Brief: As soon as the line containing "Κόστος Μεταφορικών" appears in the material below, start returning lines exactly, and end with the line containing "Η εταιρεία μας".

++++ Material to process

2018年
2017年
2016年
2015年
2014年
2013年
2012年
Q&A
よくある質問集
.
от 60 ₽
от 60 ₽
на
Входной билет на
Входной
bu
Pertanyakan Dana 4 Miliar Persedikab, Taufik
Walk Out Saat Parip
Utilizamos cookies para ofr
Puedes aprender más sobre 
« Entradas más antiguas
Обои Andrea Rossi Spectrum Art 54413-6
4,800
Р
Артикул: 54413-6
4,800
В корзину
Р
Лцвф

++++++++
++++ Material to process

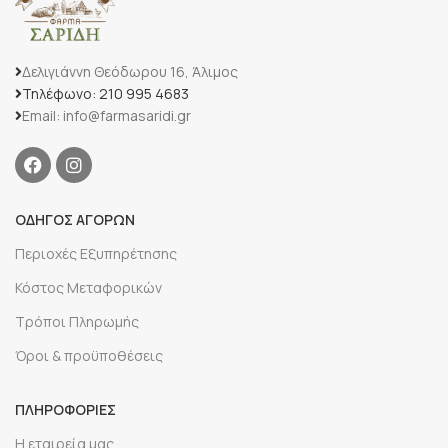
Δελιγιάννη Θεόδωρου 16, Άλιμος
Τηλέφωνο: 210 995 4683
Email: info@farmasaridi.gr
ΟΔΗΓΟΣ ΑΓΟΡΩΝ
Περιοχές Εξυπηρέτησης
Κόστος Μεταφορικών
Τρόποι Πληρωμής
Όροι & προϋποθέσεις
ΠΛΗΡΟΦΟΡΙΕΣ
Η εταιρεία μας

++++++++

Result below:
Κόστος Μεταφορικών
Τρόποι Πληρωμής
Όροι & προϋποθέσεις
ΠΛΗΡΟΦΟΡΙΕΣ
Η εταιρεία μας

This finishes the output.